● **Material shown**:
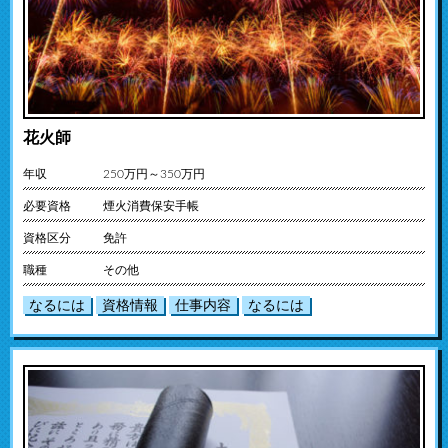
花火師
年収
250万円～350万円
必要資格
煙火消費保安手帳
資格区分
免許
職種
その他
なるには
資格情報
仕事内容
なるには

---

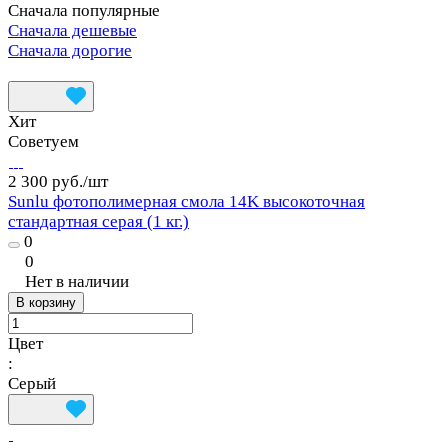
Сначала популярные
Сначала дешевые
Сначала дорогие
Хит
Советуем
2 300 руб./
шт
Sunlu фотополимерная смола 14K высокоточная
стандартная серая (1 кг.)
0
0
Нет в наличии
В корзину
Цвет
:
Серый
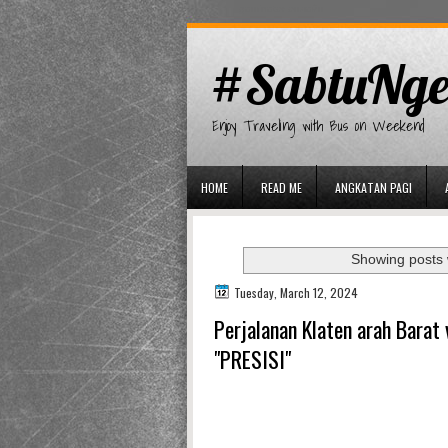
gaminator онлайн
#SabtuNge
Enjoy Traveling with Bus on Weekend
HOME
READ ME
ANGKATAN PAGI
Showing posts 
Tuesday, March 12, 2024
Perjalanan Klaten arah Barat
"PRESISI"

● **Problem statement**: Each line of the material that contains the string "Сначала" has to be copied out.

● **Task solution**:
Сначала популярные
Сначала дешевые
Сначала дорогие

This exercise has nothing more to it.